• **Prompt**: Identify the lines in the data below that contain "info" and give only how many there are.

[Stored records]
____________________

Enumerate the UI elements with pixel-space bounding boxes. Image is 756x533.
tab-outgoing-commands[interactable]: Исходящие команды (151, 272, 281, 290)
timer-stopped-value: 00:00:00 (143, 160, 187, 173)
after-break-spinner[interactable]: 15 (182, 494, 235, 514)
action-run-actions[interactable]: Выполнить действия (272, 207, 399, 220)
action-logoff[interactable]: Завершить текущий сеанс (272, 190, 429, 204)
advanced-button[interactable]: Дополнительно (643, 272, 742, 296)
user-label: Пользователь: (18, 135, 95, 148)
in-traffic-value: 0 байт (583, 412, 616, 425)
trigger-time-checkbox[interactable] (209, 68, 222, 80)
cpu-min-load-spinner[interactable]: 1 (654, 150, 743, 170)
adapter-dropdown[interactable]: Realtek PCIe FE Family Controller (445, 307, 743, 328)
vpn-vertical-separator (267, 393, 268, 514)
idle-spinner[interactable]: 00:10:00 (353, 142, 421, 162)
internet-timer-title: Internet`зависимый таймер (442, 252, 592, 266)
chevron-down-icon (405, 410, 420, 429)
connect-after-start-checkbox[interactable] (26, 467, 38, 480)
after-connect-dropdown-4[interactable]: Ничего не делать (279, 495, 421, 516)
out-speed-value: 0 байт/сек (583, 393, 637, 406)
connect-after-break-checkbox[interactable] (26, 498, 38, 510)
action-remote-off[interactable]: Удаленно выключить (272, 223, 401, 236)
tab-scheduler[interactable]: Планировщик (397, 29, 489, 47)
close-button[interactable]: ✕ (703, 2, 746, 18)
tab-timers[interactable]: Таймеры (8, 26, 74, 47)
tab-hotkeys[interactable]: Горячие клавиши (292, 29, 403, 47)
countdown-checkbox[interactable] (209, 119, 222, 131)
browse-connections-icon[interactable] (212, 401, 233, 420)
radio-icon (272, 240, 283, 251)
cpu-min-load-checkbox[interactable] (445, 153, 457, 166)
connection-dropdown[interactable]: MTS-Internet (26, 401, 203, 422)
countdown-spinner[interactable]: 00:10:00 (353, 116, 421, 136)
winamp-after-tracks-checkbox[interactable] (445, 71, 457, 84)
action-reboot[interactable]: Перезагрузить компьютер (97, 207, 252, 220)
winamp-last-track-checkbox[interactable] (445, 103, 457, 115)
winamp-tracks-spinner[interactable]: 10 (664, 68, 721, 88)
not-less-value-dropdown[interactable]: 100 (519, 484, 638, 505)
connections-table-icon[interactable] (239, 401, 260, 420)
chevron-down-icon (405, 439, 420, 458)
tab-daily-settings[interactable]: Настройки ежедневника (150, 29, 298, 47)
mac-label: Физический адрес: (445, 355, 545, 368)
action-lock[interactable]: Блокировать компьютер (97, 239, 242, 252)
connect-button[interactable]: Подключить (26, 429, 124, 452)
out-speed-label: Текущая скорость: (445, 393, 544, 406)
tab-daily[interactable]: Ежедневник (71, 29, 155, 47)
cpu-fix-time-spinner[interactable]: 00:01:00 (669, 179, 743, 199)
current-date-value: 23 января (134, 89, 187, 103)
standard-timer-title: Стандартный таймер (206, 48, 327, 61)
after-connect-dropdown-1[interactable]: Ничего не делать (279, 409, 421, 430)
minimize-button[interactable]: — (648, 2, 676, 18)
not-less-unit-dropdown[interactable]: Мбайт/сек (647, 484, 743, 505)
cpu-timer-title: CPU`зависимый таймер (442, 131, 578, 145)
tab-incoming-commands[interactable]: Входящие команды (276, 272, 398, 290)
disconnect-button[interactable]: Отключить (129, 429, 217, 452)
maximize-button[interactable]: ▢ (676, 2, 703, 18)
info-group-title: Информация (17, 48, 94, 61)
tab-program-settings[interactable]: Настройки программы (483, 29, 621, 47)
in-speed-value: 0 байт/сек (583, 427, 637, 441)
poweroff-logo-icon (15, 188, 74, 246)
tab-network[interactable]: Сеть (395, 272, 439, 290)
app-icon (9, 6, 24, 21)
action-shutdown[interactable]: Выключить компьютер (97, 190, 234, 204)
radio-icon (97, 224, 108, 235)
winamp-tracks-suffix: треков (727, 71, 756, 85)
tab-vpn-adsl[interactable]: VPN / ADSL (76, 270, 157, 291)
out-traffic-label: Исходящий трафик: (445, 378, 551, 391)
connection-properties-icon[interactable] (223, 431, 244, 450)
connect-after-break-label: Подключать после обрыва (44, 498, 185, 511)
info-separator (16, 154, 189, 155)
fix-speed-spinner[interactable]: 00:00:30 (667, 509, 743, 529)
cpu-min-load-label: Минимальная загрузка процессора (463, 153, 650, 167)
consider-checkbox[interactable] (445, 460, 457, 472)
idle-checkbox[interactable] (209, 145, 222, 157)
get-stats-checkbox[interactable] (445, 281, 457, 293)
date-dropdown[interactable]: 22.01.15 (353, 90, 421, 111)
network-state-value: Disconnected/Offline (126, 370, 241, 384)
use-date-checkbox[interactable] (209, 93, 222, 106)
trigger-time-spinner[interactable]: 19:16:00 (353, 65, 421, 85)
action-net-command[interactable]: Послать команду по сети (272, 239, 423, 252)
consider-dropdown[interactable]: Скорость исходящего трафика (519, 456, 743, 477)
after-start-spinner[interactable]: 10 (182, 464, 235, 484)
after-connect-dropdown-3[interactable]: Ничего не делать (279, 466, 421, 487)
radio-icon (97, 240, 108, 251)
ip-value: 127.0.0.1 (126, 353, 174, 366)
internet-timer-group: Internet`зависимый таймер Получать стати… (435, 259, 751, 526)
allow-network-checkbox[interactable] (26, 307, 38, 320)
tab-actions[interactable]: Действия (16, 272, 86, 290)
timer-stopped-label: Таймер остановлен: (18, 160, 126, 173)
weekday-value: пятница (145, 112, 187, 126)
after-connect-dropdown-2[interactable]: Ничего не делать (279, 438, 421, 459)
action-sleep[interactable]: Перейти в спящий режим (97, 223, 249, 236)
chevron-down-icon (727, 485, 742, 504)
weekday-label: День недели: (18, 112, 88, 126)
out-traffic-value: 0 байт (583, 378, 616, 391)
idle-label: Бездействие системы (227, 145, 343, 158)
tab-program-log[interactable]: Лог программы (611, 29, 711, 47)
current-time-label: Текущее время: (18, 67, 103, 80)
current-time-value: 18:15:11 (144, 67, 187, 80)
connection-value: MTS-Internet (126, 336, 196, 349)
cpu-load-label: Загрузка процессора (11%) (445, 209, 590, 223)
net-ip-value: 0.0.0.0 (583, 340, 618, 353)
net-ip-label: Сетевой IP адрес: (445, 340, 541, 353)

____________________

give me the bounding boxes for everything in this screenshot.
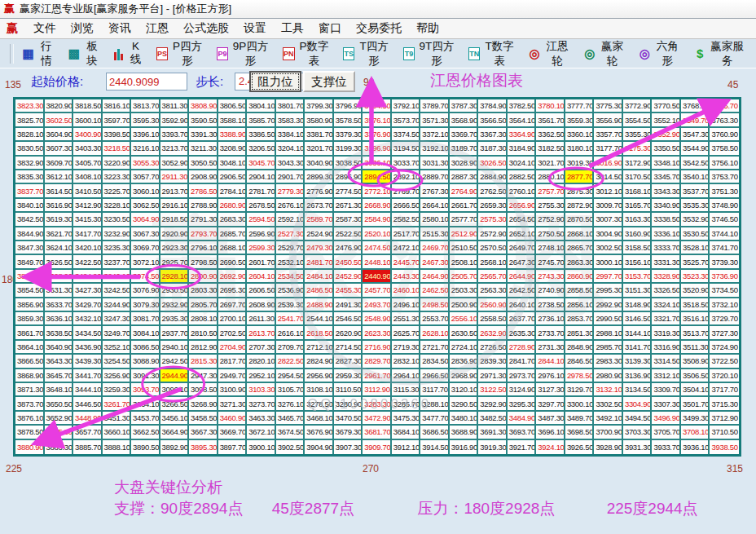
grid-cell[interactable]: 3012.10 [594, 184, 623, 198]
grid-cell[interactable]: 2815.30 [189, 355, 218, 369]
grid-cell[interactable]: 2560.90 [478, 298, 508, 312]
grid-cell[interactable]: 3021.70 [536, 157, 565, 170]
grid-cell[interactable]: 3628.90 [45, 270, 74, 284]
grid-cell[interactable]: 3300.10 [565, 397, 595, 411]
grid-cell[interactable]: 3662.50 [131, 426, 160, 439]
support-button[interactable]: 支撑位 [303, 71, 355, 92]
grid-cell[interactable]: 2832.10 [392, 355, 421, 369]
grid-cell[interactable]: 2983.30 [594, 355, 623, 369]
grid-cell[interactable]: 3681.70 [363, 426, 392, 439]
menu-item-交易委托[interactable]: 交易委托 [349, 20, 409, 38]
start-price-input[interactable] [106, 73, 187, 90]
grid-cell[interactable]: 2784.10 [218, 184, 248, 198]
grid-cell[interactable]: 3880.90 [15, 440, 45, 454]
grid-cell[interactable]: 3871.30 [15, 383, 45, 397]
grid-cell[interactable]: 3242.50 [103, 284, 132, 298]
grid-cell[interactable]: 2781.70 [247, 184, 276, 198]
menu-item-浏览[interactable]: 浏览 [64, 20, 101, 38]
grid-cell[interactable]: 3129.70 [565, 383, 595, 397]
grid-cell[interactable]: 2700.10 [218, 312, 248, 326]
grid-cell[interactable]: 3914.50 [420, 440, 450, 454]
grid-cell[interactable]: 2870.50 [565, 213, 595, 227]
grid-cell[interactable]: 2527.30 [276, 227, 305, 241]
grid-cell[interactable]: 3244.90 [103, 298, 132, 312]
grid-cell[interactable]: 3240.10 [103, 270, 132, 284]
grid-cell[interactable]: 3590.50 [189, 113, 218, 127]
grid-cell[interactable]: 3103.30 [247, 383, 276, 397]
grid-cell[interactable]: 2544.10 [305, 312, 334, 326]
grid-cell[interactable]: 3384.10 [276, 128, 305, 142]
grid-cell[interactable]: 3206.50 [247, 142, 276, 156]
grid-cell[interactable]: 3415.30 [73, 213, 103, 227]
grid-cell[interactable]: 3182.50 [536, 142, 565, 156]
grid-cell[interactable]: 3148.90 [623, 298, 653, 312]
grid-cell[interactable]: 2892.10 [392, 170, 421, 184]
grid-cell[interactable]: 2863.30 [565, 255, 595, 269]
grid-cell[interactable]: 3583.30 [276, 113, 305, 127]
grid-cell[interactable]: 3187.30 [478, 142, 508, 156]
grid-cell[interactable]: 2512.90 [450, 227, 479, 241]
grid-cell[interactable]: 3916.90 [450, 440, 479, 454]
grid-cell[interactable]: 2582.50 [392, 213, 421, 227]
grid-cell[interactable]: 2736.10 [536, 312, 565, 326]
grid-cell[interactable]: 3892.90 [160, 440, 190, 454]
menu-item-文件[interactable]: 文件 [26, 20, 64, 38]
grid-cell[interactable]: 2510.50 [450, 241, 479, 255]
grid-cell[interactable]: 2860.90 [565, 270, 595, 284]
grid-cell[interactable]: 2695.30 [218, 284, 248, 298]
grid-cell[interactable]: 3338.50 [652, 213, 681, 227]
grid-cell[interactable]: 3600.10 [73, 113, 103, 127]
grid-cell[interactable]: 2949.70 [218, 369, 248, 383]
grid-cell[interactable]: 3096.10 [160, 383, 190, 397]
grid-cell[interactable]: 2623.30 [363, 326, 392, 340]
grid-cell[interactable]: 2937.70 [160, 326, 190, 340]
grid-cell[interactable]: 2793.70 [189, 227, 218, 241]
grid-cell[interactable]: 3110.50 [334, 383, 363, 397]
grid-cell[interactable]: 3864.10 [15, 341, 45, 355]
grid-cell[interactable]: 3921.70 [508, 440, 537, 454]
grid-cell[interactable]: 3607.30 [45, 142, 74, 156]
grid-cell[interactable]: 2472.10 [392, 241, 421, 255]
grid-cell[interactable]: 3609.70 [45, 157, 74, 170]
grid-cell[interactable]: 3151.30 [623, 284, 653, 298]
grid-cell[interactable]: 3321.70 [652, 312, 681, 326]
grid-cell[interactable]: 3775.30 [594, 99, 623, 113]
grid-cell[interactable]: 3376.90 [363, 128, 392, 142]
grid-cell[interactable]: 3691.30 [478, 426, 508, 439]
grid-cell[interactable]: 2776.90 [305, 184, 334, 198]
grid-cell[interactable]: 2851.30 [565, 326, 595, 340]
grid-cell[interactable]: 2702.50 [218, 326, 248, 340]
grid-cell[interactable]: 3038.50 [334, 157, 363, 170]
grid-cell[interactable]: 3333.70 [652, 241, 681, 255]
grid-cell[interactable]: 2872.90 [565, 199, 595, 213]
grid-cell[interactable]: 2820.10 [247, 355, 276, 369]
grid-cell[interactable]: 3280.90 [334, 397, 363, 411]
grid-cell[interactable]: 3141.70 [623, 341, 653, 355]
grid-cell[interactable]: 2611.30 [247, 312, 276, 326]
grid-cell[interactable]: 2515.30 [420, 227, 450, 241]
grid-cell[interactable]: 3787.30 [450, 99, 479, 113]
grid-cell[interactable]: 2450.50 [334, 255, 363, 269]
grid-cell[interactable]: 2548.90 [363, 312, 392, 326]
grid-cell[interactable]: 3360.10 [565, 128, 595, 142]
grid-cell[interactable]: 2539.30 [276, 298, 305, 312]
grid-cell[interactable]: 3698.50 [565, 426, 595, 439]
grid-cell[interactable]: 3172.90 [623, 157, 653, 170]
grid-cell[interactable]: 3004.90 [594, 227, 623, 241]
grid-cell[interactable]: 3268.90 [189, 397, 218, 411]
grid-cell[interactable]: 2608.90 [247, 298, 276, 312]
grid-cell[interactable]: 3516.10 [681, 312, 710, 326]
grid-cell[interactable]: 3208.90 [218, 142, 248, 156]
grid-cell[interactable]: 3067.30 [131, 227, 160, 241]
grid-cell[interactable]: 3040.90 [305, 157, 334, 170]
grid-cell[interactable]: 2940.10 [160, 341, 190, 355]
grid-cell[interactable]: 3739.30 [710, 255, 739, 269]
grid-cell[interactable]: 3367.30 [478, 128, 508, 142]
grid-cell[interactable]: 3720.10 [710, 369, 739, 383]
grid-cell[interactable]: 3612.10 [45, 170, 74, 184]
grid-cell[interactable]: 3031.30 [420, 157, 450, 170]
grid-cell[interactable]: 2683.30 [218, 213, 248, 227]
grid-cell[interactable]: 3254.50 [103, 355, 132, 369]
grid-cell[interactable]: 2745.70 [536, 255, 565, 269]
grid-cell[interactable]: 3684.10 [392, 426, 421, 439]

____________________

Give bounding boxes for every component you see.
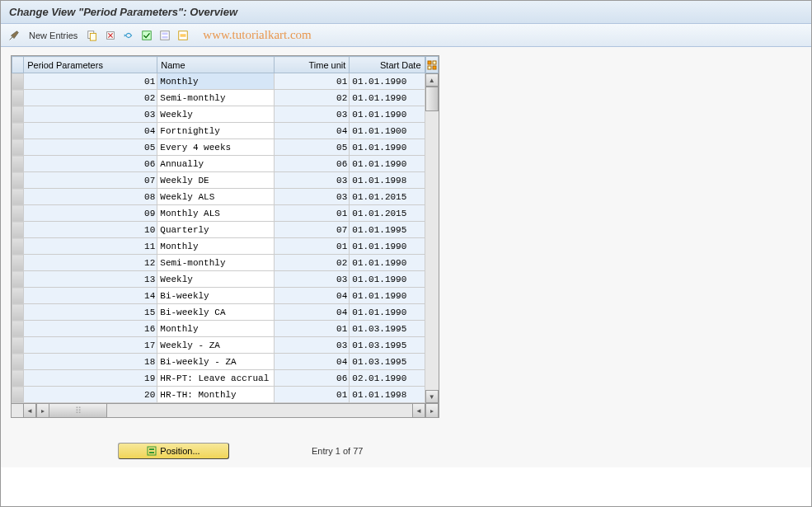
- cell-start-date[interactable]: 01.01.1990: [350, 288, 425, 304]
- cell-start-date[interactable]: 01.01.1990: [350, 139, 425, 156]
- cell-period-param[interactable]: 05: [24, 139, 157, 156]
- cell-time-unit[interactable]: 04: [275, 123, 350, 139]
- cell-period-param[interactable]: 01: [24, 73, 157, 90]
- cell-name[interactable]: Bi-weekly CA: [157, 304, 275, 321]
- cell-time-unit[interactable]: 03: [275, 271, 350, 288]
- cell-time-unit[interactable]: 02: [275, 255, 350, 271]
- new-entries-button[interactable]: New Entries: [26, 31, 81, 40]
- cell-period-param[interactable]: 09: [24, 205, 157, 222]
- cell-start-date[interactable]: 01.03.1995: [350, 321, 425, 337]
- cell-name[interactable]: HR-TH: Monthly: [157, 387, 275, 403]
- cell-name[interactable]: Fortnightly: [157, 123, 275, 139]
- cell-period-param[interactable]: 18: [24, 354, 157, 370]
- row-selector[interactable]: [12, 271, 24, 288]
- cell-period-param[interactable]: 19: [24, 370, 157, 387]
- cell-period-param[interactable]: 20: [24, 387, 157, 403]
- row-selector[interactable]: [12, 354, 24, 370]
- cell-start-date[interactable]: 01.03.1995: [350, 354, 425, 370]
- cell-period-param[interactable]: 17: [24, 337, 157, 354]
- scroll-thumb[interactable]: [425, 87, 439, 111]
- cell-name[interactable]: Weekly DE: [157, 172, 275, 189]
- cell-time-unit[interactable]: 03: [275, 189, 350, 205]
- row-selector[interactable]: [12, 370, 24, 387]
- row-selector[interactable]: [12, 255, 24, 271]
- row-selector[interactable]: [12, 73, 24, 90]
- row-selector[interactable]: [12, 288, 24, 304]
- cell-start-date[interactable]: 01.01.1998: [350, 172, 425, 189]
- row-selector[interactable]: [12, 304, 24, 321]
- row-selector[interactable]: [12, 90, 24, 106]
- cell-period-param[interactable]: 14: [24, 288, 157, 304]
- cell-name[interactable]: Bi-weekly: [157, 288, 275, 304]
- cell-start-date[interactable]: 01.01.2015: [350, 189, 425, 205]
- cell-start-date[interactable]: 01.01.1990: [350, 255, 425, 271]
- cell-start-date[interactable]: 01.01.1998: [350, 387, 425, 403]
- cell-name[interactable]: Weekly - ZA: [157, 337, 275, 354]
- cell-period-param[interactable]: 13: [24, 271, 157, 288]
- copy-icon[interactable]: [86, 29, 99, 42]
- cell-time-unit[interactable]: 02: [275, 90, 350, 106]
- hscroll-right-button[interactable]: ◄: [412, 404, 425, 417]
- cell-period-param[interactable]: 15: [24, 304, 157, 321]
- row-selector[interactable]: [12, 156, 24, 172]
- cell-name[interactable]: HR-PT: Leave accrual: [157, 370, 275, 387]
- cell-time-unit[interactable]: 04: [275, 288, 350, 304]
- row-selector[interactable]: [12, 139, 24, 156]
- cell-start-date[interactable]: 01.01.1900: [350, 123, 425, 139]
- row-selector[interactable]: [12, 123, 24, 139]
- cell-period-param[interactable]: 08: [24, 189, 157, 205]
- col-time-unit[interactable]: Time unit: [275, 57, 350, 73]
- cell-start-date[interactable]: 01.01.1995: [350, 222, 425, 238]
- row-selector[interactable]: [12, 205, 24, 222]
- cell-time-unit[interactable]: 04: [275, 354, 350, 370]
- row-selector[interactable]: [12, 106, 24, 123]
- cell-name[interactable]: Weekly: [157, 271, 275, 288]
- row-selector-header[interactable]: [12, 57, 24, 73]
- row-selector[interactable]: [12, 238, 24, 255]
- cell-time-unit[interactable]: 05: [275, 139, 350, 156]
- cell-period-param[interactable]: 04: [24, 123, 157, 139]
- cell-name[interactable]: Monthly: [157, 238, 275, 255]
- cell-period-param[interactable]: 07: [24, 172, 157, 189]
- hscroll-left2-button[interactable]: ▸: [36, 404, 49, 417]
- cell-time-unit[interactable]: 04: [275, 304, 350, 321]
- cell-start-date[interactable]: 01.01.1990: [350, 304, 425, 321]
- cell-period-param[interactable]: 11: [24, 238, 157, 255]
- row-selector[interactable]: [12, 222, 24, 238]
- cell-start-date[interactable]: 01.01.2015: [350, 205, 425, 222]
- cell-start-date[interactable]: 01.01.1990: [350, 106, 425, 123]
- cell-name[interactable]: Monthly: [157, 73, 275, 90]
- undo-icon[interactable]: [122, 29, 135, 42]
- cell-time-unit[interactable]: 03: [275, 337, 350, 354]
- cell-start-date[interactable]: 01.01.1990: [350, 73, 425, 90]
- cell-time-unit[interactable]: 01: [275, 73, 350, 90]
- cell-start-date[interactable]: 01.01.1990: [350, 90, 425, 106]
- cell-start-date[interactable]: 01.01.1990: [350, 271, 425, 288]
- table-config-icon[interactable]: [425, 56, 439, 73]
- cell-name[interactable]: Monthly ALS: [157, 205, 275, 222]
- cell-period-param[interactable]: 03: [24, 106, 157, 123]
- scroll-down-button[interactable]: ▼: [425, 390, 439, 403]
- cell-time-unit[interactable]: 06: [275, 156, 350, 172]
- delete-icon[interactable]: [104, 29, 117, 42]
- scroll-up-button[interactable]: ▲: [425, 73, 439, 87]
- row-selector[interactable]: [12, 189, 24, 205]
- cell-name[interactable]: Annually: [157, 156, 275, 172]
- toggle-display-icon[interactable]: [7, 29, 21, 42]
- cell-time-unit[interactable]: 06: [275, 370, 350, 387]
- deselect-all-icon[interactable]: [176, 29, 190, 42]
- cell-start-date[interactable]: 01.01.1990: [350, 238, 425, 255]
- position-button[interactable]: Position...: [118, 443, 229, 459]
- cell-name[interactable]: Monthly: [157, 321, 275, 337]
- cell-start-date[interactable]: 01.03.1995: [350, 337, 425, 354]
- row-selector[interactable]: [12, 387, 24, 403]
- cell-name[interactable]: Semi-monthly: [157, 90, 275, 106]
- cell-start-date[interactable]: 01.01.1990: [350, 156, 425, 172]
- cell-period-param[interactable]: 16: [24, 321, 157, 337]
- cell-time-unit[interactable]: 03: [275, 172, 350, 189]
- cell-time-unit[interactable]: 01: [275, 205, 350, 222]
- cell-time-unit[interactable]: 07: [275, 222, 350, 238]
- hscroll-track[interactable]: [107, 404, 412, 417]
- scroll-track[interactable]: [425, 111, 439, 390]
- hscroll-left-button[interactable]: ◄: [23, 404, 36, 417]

____________________

• **Finished exercise**: 2